[Exercise directions]
The lines to copy are those holding the string "odaya" in the entries below.

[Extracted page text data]
________________________________________

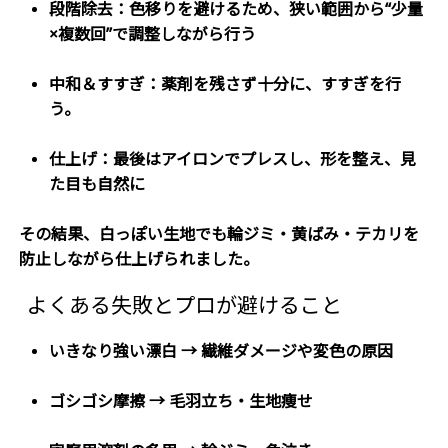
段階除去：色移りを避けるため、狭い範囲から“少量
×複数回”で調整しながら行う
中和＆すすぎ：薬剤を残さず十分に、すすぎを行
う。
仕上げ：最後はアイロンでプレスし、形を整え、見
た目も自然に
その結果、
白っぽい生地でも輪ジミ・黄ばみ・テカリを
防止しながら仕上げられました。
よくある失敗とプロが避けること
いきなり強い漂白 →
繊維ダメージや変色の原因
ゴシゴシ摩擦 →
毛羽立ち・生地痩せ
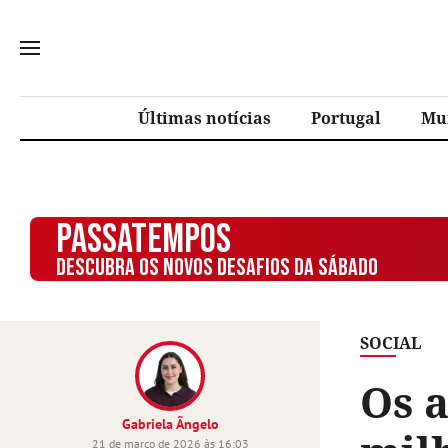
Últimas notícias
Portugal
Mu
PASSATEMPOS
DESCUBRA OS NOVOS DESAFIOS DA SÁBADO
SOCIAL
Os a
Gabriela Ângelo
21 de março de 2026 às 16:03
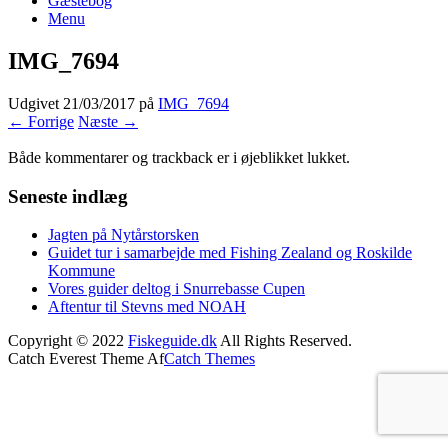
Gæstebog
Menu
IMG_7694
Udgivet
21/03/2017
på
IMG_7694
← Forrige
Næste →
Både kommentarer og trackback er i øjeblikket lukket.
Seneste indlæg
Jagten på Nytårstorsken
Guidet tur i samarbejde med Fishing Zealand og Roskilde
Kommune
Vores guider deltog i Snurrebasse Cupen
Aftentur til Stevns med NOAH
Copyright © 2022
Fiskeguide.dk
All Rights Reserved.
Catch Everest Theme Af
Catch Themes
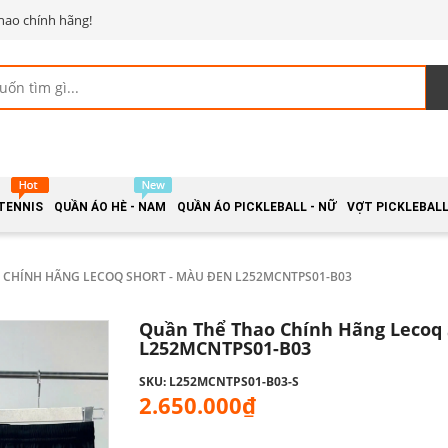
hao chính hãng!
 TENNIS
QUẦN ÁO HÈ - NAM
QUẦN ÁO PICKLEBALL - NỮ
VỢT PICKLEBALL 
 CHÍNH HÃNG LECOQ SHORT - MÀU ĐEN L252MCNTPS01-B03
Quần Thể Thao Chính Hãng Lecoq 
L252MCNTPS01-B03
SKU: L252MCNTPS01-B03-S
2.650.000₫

________________________________________

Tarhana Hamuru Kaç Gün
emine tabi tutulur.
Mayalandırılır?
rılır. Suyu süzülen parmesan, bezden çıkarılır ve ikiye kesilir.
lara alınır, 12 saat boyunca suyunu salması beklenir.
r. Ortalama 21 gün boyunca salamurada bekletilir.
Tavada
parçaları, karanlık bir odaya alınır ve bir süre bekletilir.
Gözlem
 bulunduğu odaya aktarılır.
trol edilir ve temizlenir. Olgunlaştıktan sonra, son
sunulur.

________________________________________

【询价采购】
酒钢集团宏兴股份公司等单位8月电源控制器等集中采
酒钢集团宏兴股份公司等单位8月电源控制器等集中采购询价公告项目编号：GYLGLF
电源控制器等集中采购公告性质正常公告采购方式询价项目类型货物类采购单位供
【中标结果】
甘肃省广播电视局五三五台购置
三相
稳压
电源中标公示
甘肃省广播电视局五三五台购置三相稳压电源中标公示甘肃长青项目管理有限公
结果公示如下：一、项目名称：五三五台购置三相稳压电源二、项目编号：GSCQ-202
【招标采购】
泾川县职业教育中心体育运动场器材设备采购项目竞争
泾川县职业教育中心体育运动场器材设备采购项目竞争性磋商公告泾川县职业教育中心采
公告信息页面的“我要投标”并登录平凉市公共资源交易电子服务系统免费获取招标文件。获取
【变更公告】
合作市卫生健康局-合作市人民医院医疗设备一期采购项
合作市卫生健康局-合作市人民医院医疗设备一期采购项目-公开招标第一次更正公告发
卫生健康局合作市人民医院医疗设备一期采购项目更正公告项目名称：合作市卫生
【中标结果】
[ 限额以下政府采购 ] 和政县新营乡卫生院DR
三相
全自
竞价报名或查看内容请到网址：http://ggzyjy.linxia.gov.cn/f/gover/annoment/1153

________________________________________

[Answer space]
parçaları, karanlık bir odaya alınır ve bir süre bekletilir.
 bulunduğu odaya aktarılır.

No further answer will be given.